We agree that aborts of remove() and range removal algorithms don't have deterministic outcomes, and further believe that allowing aborts for those operations doesn't seem like a primary use case requirement. We support disallowing abort for these cases. The additional proposal to require remove() to make duration changes that remove buffered data also makes sense. There might be some compat exposure to existing MSE sites, I guess. That's probably manageable. Duration changes that remove buffered data would require both a remove() and an explicit duration setting change. Note this last use case also might not be a primary one. Playlists or ad handling would more commonly remove everything from the buffer and start with new content. I recommend making both changes proposed in this bug.

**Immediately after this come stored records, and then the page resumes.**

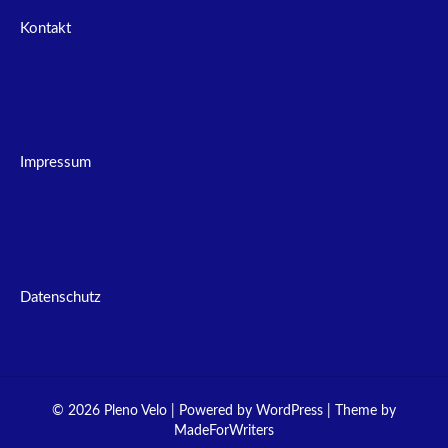
Kontakt
Impressum
Datenschutz
© 2026 Pleno Velo | Powered by
WordPress
| Theme by
MadeForWriters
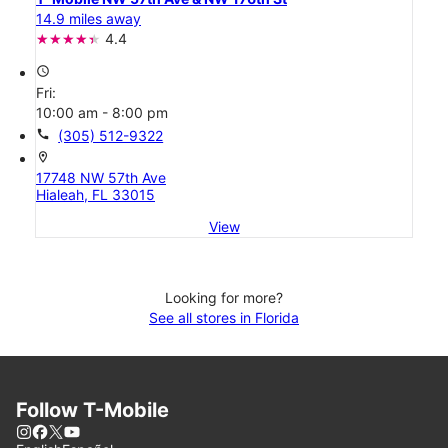
14.9 miles away
4.4
access_time
Fri:
10:00 am - 8:00 pm
call
(305) 512-9322
location_on
17748 NW 57th Ave
Hialeah, FL 33015
View
Looking for more?
See all stores in Florida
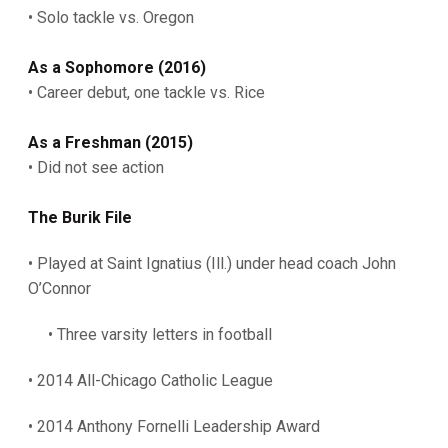
• Solo tackle vs. Oregon
As a Sophomore (2016)
• Career debut, one tackle vs. Rice
As
a Freshman (2015)
• Did not see action
The Burik File
• Played at Saint Ignatius (Ill.) under head coach John
O’Connor
• Three varsity letters in football
• 2014 All-Chicago Catholic League
• 2014 Anthony Fornelli Leadership Award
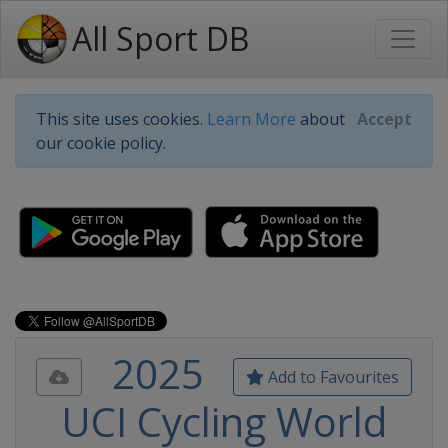
All Sport DB
This site uses cookies.
Learn More
about
Accept
our cookie policy.
2025
Add to Favourites
UCI Cycling World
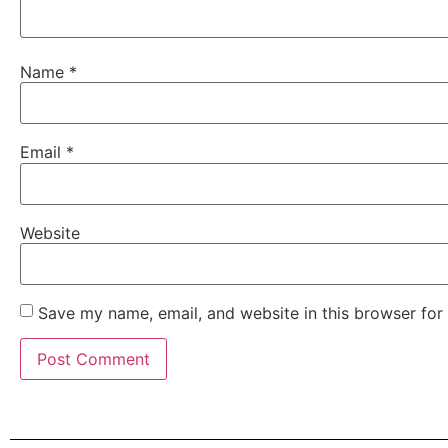
Name
*
Email
*
Website
Save my name, email, and website in this browser for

(In reply to Matt Wolenetz from comment #5) > 2) Disallow (and issue an exception) any reduction of duration that would > remove buffered media. Because duration is floating point, there may be potential for uncertainty in whether the new duration is less than the end of buffered media or not. I wonder whether setting the new duration to the maximum of the new duration and the end of the buffered media may be better than having the setter potentially throw when aiming to reduce the duration to align with the end of the buffered media.
It looks like the only remove reference for abort is in the event description. That's a simple change. The change to error on duration changes that intrude on the buffered range would affect the Coded Frame Removal Algorithm, which specifically handles removing buffered data outside of an updated duration end time. The most direct change would be to remove that entire algorithm and update the Range Removal algorithm to replace step 6 with a check on the new duration overlapping buffered data.
Correction: The duration change must be handled separately in 2.4.6 Duration change algorithm. The other algorithms are required to do normal Range Removal.